Convert CSV files from a import folder to a single RDF file for Dgraph import tools.
Some CSV import tools for graph database are using specific format for nodes and edges. This tool is different: the goal is to handle any set of CSV files and produce triples in RDF format mapping the data as a graph to be loaded in Dgraph.
The mapping uses a processing template for each CSV.
CSV file must have headers.
A template file is a text file defining RDF triples. [column name] are substituted by the corresponding value of the lines of the CSV files.

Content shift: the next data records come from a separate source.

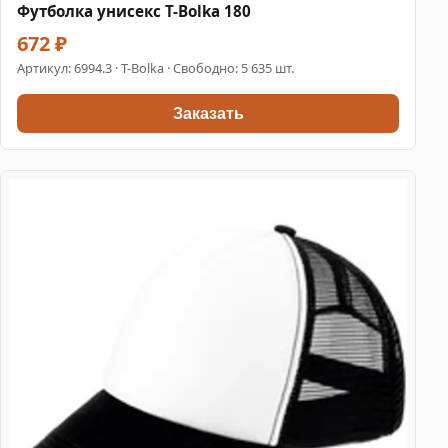
Футболка унисекс T-Bolka 180
672 ₽
Артикул:
6994.3
· T-Bolka · Свободно: 5 635 шт.
Заказать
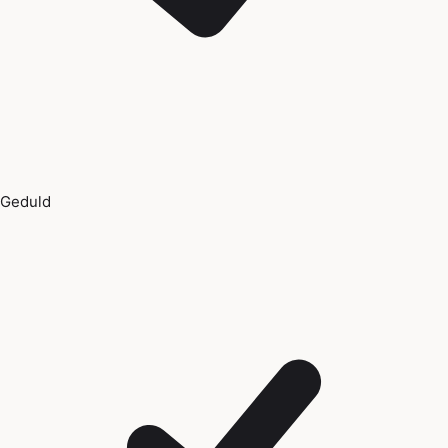
Geduld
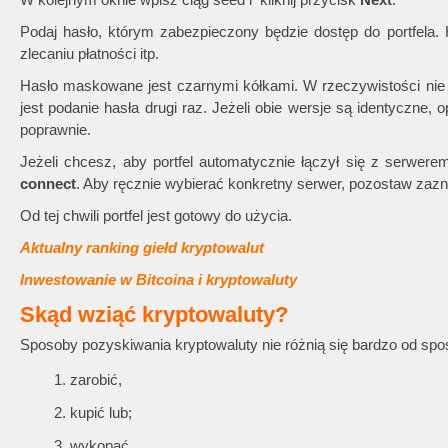
Podaj hasło, którym zabezpieczony będzie dostęp do portfela. H
zlecaniu płatności itp.
Hasło maskowane jest czarnymi kółkami. W rzeczywistości nie 
jest podanie hasła drugi raz. Jeżeli obie wersje są identyczne
poprawnie.
Jeżeli chcesz, aby portfel automatycznie łączył się z serw
connect
. Aby ręcznie wybierać konkretny serwer, pozostaw zaz
Od tej chwili portfel jest gotowy do użycia.
Aktualny ranking giełd kryptowalut
Inwestowanie w Bitcoina i kryptowaluty
Skąd wziąć kryptowaluty?
Sposoby pozyskiwania kryptowaluty nie różnią się bardzo od sp
zarobić,
kupić lub;
wykopać.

Template files are named from the CSV files:
my_data.csv
will be converted using my_data.template
[column name]
<_:State_[School.State]> <name> "[School.State]" .
If a predicate can be repeated for the same entity id (list) then mark it with a star * instead a dot at the end of the RDF template :
<_:Donor[Donor.ID]> <donor_donation> <_:Donation_[Donation.ID]> *
[column name,processing function]
<_:City_[School.City]> <dgraph.type> "City" .
Available processing :
- nospace : replace no word characters (\W in regexp) by _
- toUpper
- toLower
data substitution used in black nodes is always done with nospace
operator to obtain valid identifiers.
Data substitution in blank nodes is limited to 2 values.
Example using 2 substitutions to uniquely identify a sub-category node:
<_:CategoryTerm_[Project.Category]_[Project.Subcategory]> <CategoryTerm.label@en> "[Project.Subcategory]" .
You can use functions to generate data
=function(params)
<_:School_[School.ID]> <geoloc> =geoloc([LAT],[LNG]) .
<_:Donation_[Donation.ID]> <day> "=randomDate(2020-01-01,2022-12-31)" .
Available functions :
- geoloc(lat,long) : generate a RDF value with geoloc json string
- datetime(column, format): convert the string value from the format to the expected format "%Y-%m-%dT%H:%M:%S"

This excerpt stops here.